A gay free zone? Religious liberty, the Republicans, and the Christian Right

The Republicans are in agood position.  They can point fingers at the Supreme Court, but thanks to SCOTUS, they can complain about marriage equality without actually dirtying their hands doing anything to stop it.

 Ed Kilgore has a perceptive piece in TPM Cafe on how they are playing this into a "dogwhistle" that nevertheless keeps the footsoldiers of the Evangelical Christians in the tent doing the work (and the voting).   And it's all about "religious liberty" and the gay-free zone that they want:
["Religious liberty"] even more effective than opposing “judicial activism,” because it borrows the aura of an almost universally valued American principle. And it’s less aggressively theocratic, as well, insofar as its proponents do not (at least in this context) propose to ban same-sex marriage (or to ban abortions or contraceptives), but simply to create a zone in which gay marriages don’t have to be recognized (and abortions and contraceptives provided or subsidized). 

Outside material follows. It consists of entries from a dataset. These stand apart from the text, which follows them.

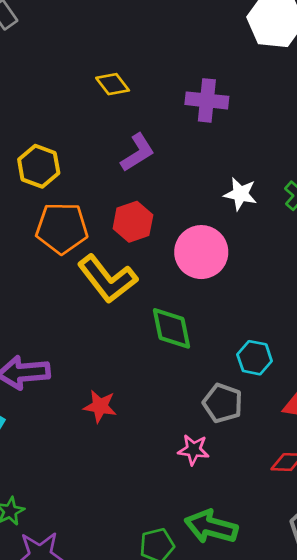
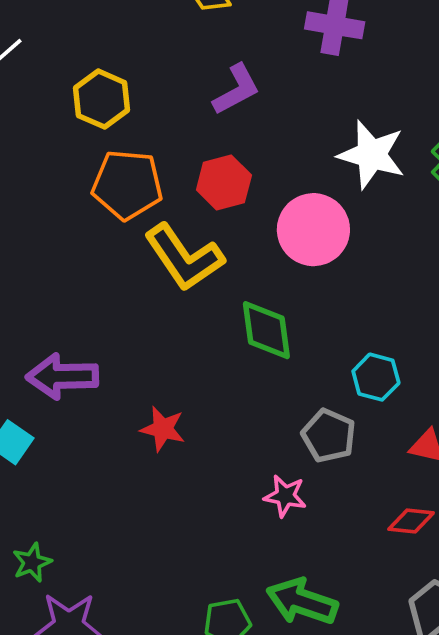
white star: (240, 194) -> (372, 155), size x1.5

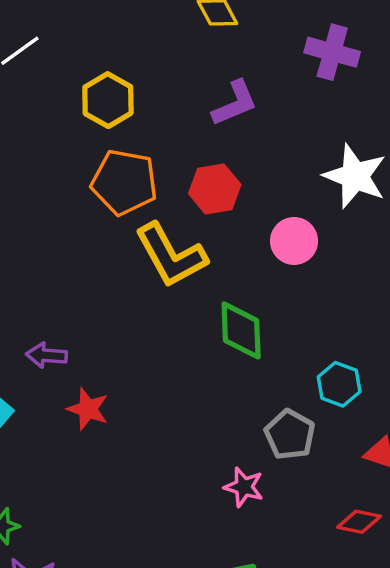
pink circle: (313, 230) -> (294, 241), size x0.7
purple arrow: (62, 376) -> (46, 355), size x0.6
red star: (163, 429) -> (88, 409), moved

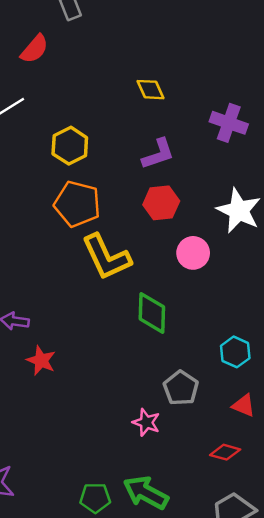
red hexagon: (215, 189) -> (161, 203), moved
cyan hexagon: (339, 384) -> (235, 352), moved

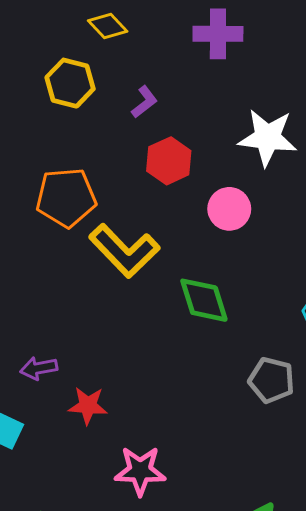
yellow hexagon: (70, 146) -> (70, 83), moved
purple L-shape: (158, 154) -> (144, 102), size x0.7
pink star: (146, 422) -> (140, 471), moved, size x1.4

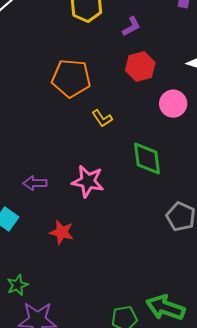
yellow L-shape: (124, 251) -> (102, 118), size x0.5
red star: (88, 406) -> (62, 232), moved
pink star: (140, 471) -> (88, 181), moved

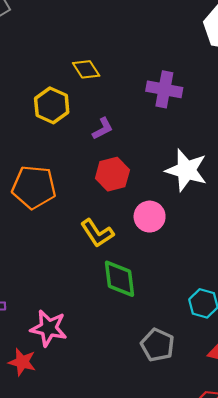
yellow L-shape: (102, 118) -> (97, 233), moved, size x1.4
pink star: (88, 181) -> (49, 328), moved

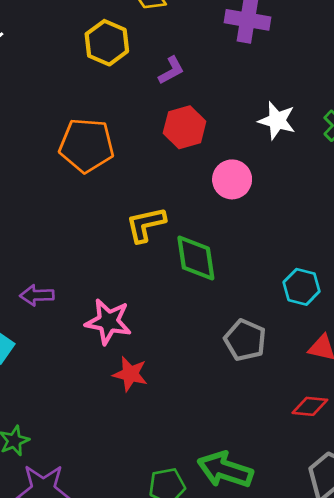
white star: (186, 170) -> (277, 121), size x0.7
yellow L-shape: (97, 233) -> (146, 224), moved, turned 112
red star: (22, 362) -> (130, 374), moved

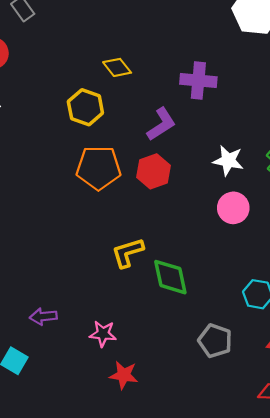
purple L-shape: (171, 70) -> (161, 124), moved, size x1.4
orange pentagon: (87, 145) -> (99, 168), moved
pink circle: (232, 179) -> (233, 208), moved
pink star: (108, 322) -> (103, 334), size x0.7

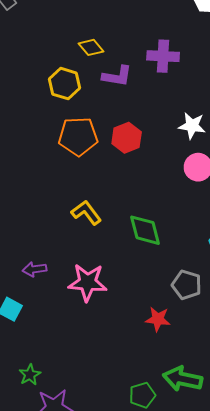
purple L-shape: (161, 124) -> (117, 76), moved, turned 44
yellow L-shape: (128, 253) -> (86, 213), moved, turned 72
pink star: (103, 334) -> (88, 282), size x1.6
red star: (124, 375) -> (158, 319), moved

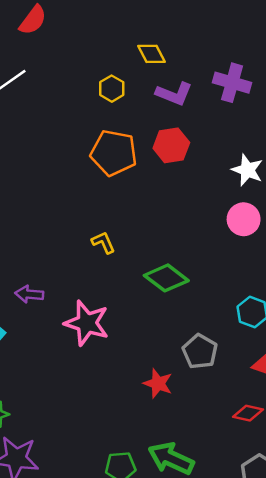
yellow hexagon: (64, 84) -> (112, 89), size x0.7
red hexagon: (127, 138) -> (171, 145), moved
yellow L-shape: (86, 213) -> (103, 242), size x0.7
green diamond: (145, 230) -> (166, 278), turned -51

So far, claims that same-sex marriages will threaten “religious liberty” have mostly emerged from conservative Christian quadrants of the wedding industry, and proponents of giving them broad exemptions from laws they don’t like haven’t made a lot of progress (though less formally, opposing gay rights on religious grounds has been a boon for businesses like Chick-Fil-A and for careers like Duck Dynasty’s Phil Robertson). But as the “religious liberty” movement continues to develop, you could see it morph into the theoretical foundation for a parallel society in which the painful diversity of contemporary life, and its disturbing clatter of demands for “equality” and “non-discrimination” and “rights” (other than religious rights and the Right To Life, of course) is simply excluded, along with “government schools” and secular news and entertainment. 
And this is the goal of the US Conference of Catholic Bishops and others -- to have the legal right to live in a "gay free zone" where LGBT Americans are legitimately denied services, employment, or recognition as fellow Americans.